El desembarco en Malvinas aparece como un plan de la Marina. Era un viejo proyecto naval. Pero el Ejército se suma como parte de un acuerdo, que provenía del derrocamiento de Roberto Viola concertado entre el jefe de la Armada, Jorge Isaac Anaya, y Leopoldo Fortunato Galtieri.
La ocupación de Malvinas se sustenta en una muy mala lectura de la situación de la política exterior. Galtieri estaba convencido de que, a raíz del apoyo a la contrainsurgencia en América Central, Estados Unidos iba a mantener su neutralidad en la guerra.
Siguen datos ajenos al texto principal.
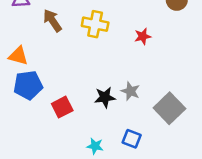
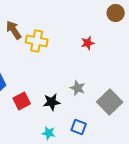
yellow cross: (95, 24) -> (37, 41), moved
black star: (105, 97) -> (52, 102), moved

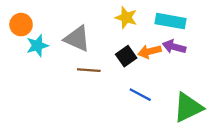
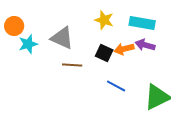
black square: (126, 56) -> (104, 53), turned -30

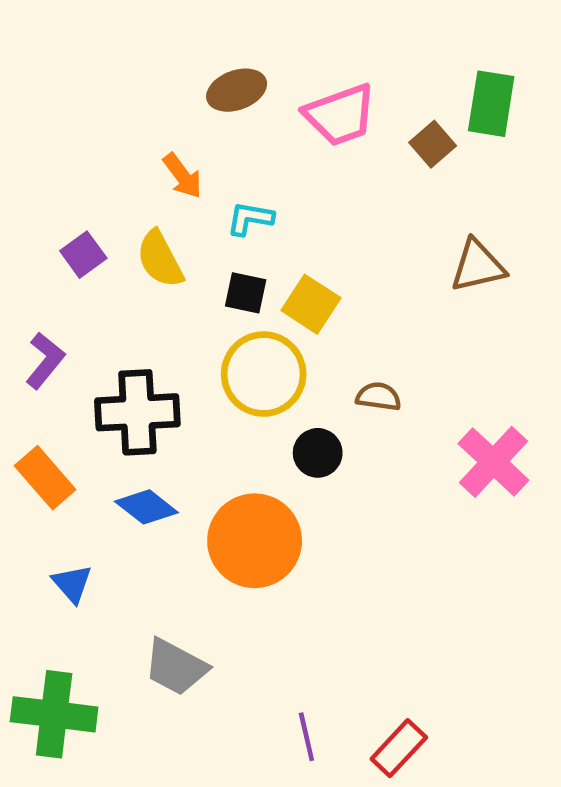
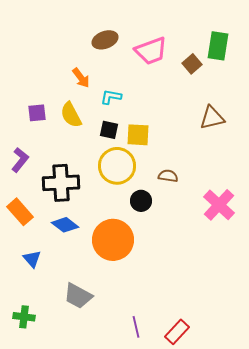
purple square: (83, 255) -> (37, 113), turned 30
yellow square: (311, 304) -> (138, 135), turned -30
green cross: (54, 714) -> (24, 317), size x0.6

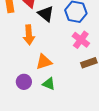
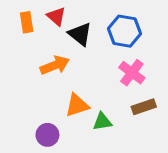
orange arrow: (29, 35) -> (55, 65), turned -108
green triangle: (49, 84) -> (102, 122), moved, turned -32

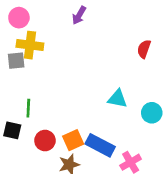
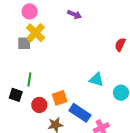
purple arrow: (79, 15) -> (74, 14), turned -104
yellow cross: (30, 45) -> (36, 33), turned 30
orange square: (73, 140) -> (60, 98), moved

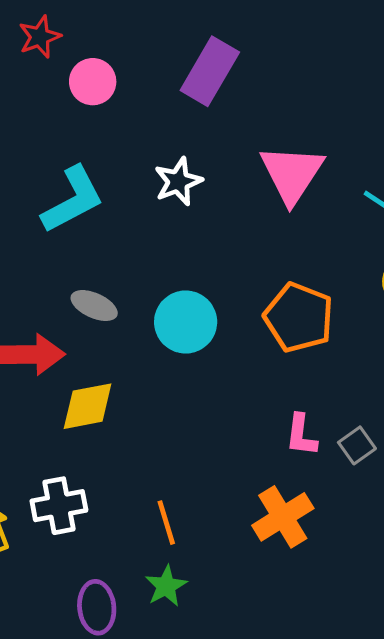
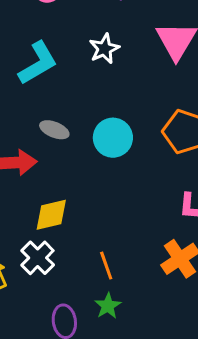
yellow diamond: (88, 406) -> (51, 215), moved
white cross: (59, 506) -> (38, 258), turned -32

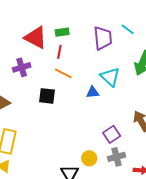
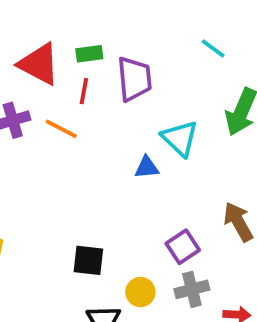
purple trapezoid: (103, 38) -> (134, 79), moved
orange line: (63, 73) -> (61, 129), moved
black square: (47, 96) -> (88, 260), moved

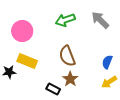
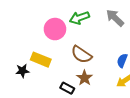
pink circle: (22, 31) -> (55, 29), moved
brown semicircle: (67, 56) -> (81, 54), turned -35

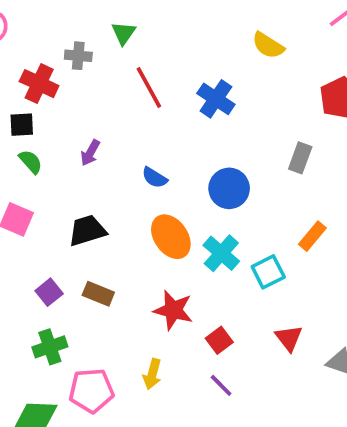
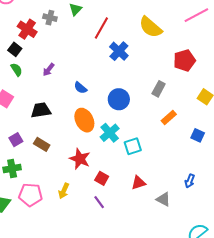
yellow semicircle: (268, 45) -> (151, 27), size x1.4
red line: (149, 88) -> (101, 28), moved, turned 50
black square: (22, 125) -> (15, 49), turned 32
orange rectangle: (312, 236) -> (169, 118), moved
red triangle: (289, 338) -> (138, 183), turned 42
red square: (219, 340) -> (102, 178), turned -32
Fue una muy mala interpretación de la política internacional. Y el combate se produce finalmente con tropas que en los últimos años habían sido preparadas para una guerra interna. El avión Pucará, por ejemplo, había sido pensado para la lucha contra las tropas guerrilleras en el monte. Y las principales tropas, que eran las de montaña, no se movieron por miedo a un conflicto con Chile.
Malvinas marcó, finalmente, el punto de mayor autonomía de las fuerzas armadas frente al control civil. Desde entonces se produjo un descenso. A lo largo de las últimas décadas de recuperación democrática hubo vaivenes, que se expresaron sobre todo en los conflictos que enfrentó Raúl Alfonsín en Semana Santa y Monte Caseros. En la década del noventa, con Martín Balza en la comandancia del Ejército, se redujeron sensiblemente los niveles de autonomía.
Y el hecho simbólico que implicó bajar el cuadro de Jorge Rafael Videla del Colegio Militar creo que marcó la etapa de mayor respuesta al control civil por parte de las fuerzas armadas, sobre todo comparado con los otros países del continente.
La publicidad de las listas de los miembros de inteligencia militar durante la dictadura, con el resquemor que generó en determinados sectores, demuestra el nivel de acatamiento al poder civil. Y devela, a su vez, la herencia de una historia donde las fuerzas armadas se pensaron para enfrentar a un enemigo interior.
*Profesor adjunto de Historia Argentina Contemporánea de la UBA.